WORK REQUEST. Only an exact repetition is needed: the lines from the start of the listing below through the line that contains "Narrow frames", pictures omitted.
-- -- --
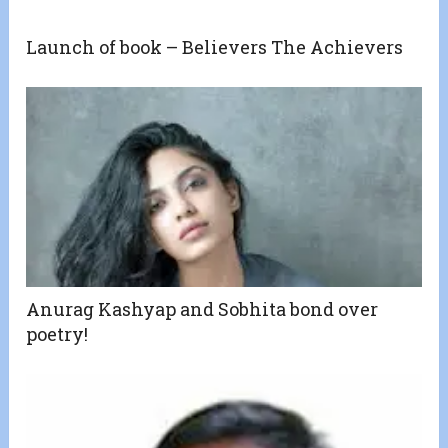
Launch of book – Believers The Achievers
Anurag Kashyap and Sobhita bond over
poetry!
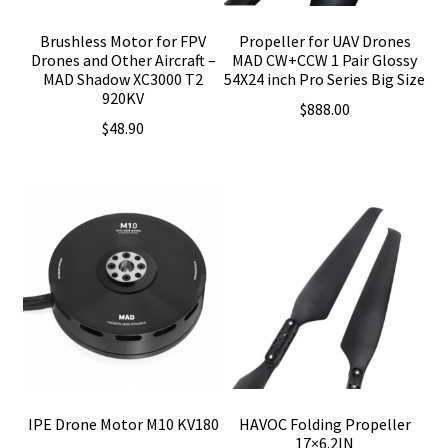
Brushless Motor for FPV
Propeller for UAV Drones
Drones and Other Aircraft –
MAD CW+CCW 1 Pair Glossy
MAD Shadow XC3000 T2
54X24 inch Pro Series Big Size
920KV
$
888.00
$
48.90
IPE Drone Motor M10 KV180
HAVOC Folding Propeller
17×6.2IN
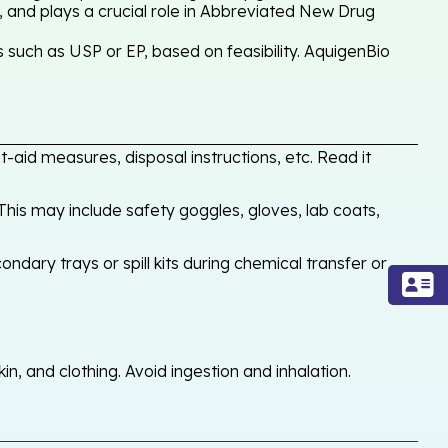
, and plays a crucial role in Abbreviated New Drug
such as USP or EP, based on feasibility. AquigenBio
-aid measures, disposal instructions, etc. Read it
his may include safety goggles, gloves, lab coats,
ondary trays or spill kits during chemical transfer or
, and clothing. Avoid ingestion and inhalation.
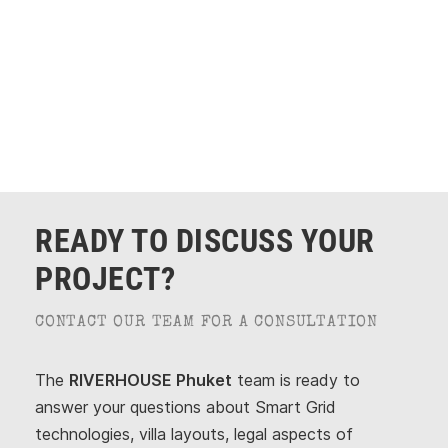
ERHOUSE Phuket
READY TO DISCUSS YOUR
PROJECT?
CONTACT OUR TEAM FOR A CONSULTATION
The
RIVERHOUSE Phuket
team is ready to
answer your questions about Smart Grid
technologies, villa layouts, legal aspects of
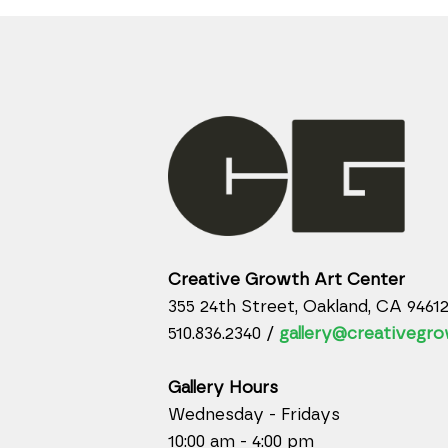
Creative Growth Art Center
355 24th Street, Oakland, CA 9461
510.836.2340 /
gallery@creativegro
Gallery Hours
Wednesday - Fridays
10:00 am - 4:00 pm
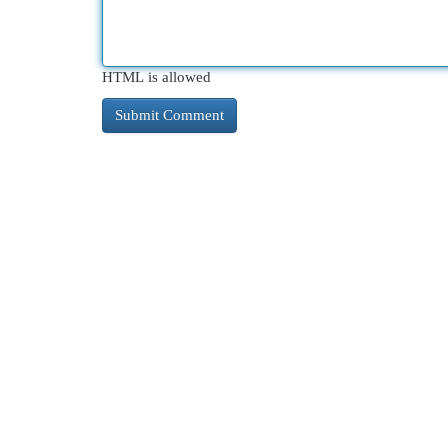
HTML is allowed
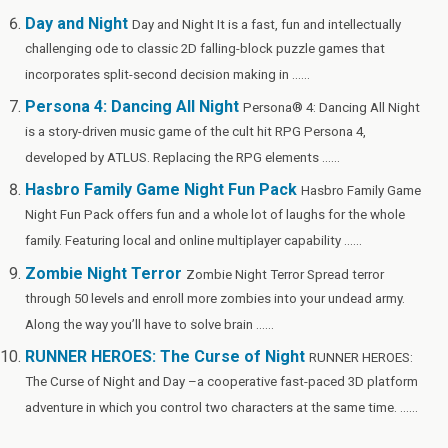
Day and Night
Day and Night It is a fast, fun and intellectually
challenging ode to classic 2D falling-block puzzle games that
incorporates split-second decision making in ......
Persona 4: Dancing All Night
Persona® 4: Dancing All Night
is a story-driven music game of the cult hit RPG Persona 4,
developed by ATLUS. Replacing the RPG elements ......
Hasbro Family Game Night Fun Pack
Hasbro Family Game
Night Fun Pack offers fun and a whole lot of laughs for the whole
family. Featuring local and online multiplayer capability ......
Zombie Night Terror
Zombie Night Terror Spread terror
through 50 levels and enroll more zombies into your undead army.
Along the way you’ll have to solve brain ......
RUNNER HEROES: The Curse of Night
RUNNER HEROES:
The Curse of Night and Day –a cooperative fast-paced 3D platform
adventure in which you control two characters at the same time. ......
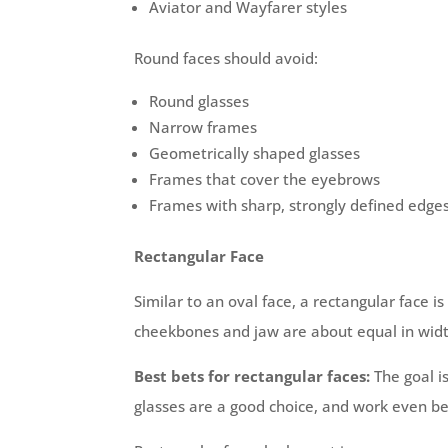
Aviator and Wayfarer styles
Round faces should avoid:
Round glasses
Narrow frames
Geometrically shaped glasses
Frames that cover the eyebrows
Frames with sharp, strongly defined edge
Rectangular Face
Similar to an oval face, a rectangular face is
cheekbones and jaw are about equal in width. 
Best bets for rectangular faces:
The goal i
glasses are a good choice, and work even b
-- -- --
ANSWER AREA.
Launch of book – Believers The Achievers
Anurag Kashyap and Sobhita bond over
poetry!
Brushless Motor for FPV
Propeller for UAV Drones
Drones and Other Aircraft –
MAD CW+CCW 1 Pair Glossy
MAD Shadow XC3000 T2
54X24 inch Pro Series Big Size
920KV
$
888.00
$
48.90
IPE Drone Motor M10 KV180
HAVOC Folding Propeller
17×6.2IN
, and plays a crucial role in Abbreviated New Drug
such as USP or EP, based on feasibility. AquigenBio
-aid measures, disposal instructions, etc. Read it
his may include safety goggles, gloves, lab coats,
ondary trays or spill kits during chemical transfer or
, and clothing. Avoid ingestion and inhalation.
ERHOUSE Phuket
READY TO DISCUSS YOUR
PROJECT?
CONTACT OUR TEAM FOR A CONSULTATION
The
RIVERHOUSE Phuket
team is ready to
answer your questions about Smart Grid
technologies, villa layouts, legal aspects of
Creative Growth Art Center
355 24th Street, Oakland, CA 9461
510.836.2340 /
gallery@creativegro
Gallery Hours
Wednesday - Fridays
10:00 am - 4:00 pm
HTML is allowed
Day and Night
Day and Night It is a fast, fun and intellectually
challenging ode to classic 2D falling-block puzzle games that
incorporates split-second decision making in ......
Persona 4: Dancing All Night
Persona® 4: Dancing All Night
is a story-driven music game of the cult hit RPG Persona 4,
developed by ATLUS. Replacing the RPG elements ......
Hasbro Family Game Night Fun Pack
Hasbro Family Game
Night Fun Pack offers fun and a whole lot of laughs for the whole
family. Featuring local and online multiplayer capability ......
Zombie Night Terror
Zombie Night Terror Spread terror
through 50 levels and enroll more zombies into your undead army.
Along the way you’ll have to solve brain ......
RUNNER HEROES: The Curse of Night
RUNNER HEROES:
The Curse of Night and Day –a cooperative fast-paced 3D platform
adventure in which you control two characters at the same time. ......
Aviator and Wayfarer styles
Round faces should avoid:
Round glasses
Narrow frames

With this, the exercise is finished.